Based on accepted values and testing, we have 27% miss, 24% glance, 13.39% parry, and 5.89% dodge. The total amount of hit table taken up by these options is 70.28%. Thus, there is 29.72% remaining for the last two outcomes, crit and hit. Thus, if no crit reduction existed, and there was no minimum on the number of hits we get, we'd expect all 29.72% of the table to be crits. Since tooltip crit rate is 43.77%, even if crit reduction were as high as 14.05%, we'd still expect to see no plain hits. Since we *do* see hits, we are forced to conclude that we *are* crit-capped, but are still seeing some hits anyway.

The obvious followup question is "how many" - well, the data (which matches hellord's warrior testing) is that there's around 5%. And we *know* that rogues experience an across-the-board crit reduction of 4.8% against boss level mobs. And it seems mighty suspicious that the number of hits we're seeing is very very close to our crit reduction.

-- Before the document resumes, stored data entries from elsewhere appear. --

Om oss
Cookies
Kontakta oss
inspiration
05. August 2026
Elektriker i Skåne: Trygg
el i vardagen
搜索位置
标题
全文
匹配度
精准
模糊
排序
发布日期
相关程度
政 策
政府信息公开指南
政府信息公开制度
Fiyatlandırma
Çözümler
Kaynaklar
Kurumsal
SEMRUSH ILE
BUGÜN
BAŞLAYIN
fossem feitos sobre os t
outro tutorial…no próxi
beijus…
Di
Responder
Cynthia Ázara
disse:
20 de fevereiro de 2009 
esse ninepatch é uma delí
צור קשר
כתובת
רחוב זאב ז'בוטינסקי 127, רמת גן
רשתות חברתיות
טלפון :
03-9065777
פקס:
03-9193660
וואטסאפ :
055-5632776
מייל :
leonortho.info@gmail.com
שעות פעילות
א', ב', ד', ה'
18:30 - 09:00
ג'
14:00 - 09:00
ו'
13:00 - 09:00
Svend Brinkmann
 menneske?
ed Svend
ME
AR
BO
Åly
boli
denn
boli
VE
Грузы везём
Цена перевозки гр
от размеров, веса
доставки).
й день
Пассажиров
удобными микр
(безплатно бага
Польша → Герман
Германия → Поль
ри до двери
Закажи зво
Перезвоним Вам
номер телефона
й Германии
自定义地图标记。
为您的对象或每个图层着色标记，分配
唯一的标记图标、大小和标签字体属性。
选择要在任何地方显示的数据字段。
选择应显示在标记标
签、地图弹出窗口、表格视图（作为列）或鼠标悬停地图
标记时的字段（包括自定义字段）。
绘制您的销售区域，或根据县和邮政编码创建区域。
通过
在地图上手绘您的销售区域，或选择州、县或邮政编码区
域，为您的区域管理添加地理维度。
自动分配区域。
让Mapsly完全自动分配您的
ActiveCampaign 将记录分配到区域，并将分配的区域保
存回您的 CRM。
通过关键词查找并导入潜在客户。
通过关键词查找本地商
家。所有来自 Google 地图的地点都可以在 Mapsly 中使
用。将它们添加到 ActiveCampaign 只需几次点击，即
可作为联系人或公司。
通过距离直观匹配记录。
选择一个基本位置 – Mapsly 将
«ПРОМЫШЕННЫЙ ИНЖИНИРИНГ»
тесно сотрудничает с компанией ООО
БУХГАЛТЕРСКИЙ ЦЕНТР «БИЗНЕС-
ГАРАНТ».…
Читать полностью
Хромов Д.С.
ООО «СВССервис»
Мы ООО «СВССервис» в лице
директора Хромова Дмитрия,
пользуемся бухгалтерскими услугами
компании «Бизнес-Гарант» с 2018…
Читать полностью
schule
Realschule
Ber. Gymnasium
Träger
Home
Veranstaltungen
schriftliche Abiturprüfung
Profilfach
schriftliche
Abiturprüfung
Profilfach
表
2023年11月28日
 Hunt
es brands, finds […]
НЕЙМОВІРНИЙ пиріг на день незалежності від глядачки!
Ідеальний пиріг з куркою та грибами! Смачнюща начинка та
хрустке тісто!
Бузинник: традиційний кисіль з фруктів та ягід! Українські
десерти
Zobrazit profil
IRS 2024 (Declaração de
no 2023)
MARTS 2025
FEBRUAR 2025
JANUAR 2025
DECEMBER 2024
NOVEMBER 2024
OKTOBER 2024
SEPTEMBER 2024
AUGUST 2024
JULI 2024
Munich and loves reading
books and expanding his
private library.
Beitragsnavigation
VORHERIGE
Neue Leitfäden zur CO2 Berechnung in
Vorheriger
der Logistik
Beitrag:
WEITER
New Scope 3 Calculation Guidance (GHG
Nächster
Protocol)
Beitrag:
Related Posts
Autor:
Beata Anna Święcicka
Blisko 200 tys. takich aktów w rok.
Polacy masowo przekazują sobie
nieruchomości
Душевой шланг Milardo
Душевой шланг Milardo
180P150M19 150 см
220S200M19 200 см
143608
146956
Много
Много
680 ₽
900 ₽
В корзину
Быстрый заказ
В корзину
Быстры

Thus, the conclusion we draw is that crit reduction is implemented by a forced conversion of 4.8% crits to hits, which cannot be removed. Or, phrased alternately: the crit reduction is applied *after* crit capping is considered - which is perhaps the simplest way of seeing what the numbers should be. The logic then looks as follows: we've used up 70.28% on glance, miss, dodge, and parry. Thus, our crit is capped at 29.72%, and we have enough crit to hit that. And then, after our crit has been reduced from 43.77 to 29.72 due to crit cap, then and only then does crit reduction kick in and convert 4.8% crits to 4.8% hits, leaving 24.92% crit and 4.8% hit - which gives us exactly the hit table listed above.

### #26

Posted 30 November 2009 - 09:48 PM

This, I think, is Mavanas' misunderstanding, above, which I was trying to clarify.

### #27

Posted 30 November 2009 - 09:58 PM

In short: the crit cap would now appear to occur when your "tooltip" crit is 100-24-dodge-miss. I say "tooltip" because it does need to include crit-increasing debuffs on the boss, so it won't be the number actually in your tooltip - the point is that it's the value without worrying about any crit reduction. Once we get to that point, we do start losing crit to the crit-capping check, which is performed "before" the 4.8% crit reduction. So, say, if our miss is 10% and we're at the dodge cap for expertise, when our "tooltip" crit reaches 100-10-24 = 66%, we are crit capped, even though this only works out to 61.2% *actual* crit due to crit reduction.

### #28

Posted 01 December 2009 - 04:27 PM

Do players glance on level 81 mobs, or just bosses? Is there a good place to find only level 81 mobs to test against them?

### #29

Posted 01 December 2009 - 05:47 PM

Assuming one can hit the crit cap on a 80 target dummy with only 6% glance; 5% parry; 5% dodge, it would determine if this 5% hit is ever-present or based on boss level.

### #30

Posted 01 December 2009 - 08:28 PM

### #31

Posted 04 December 2009 - 07:08 AM

So for instance if you have 30% left for crit after dodge, miss, glance and the forced 5% hits, test this with exactly 30% crit. If you observe 30% crit on the dummy, then there is no crit depression above and beyond the 5% crit-to-hit conversion for bosses 3 levels above you. If you observe 25%, then you know there is a crit depression on top of the 5% conversion. If you test this with 44% crit, you won't know one way or another.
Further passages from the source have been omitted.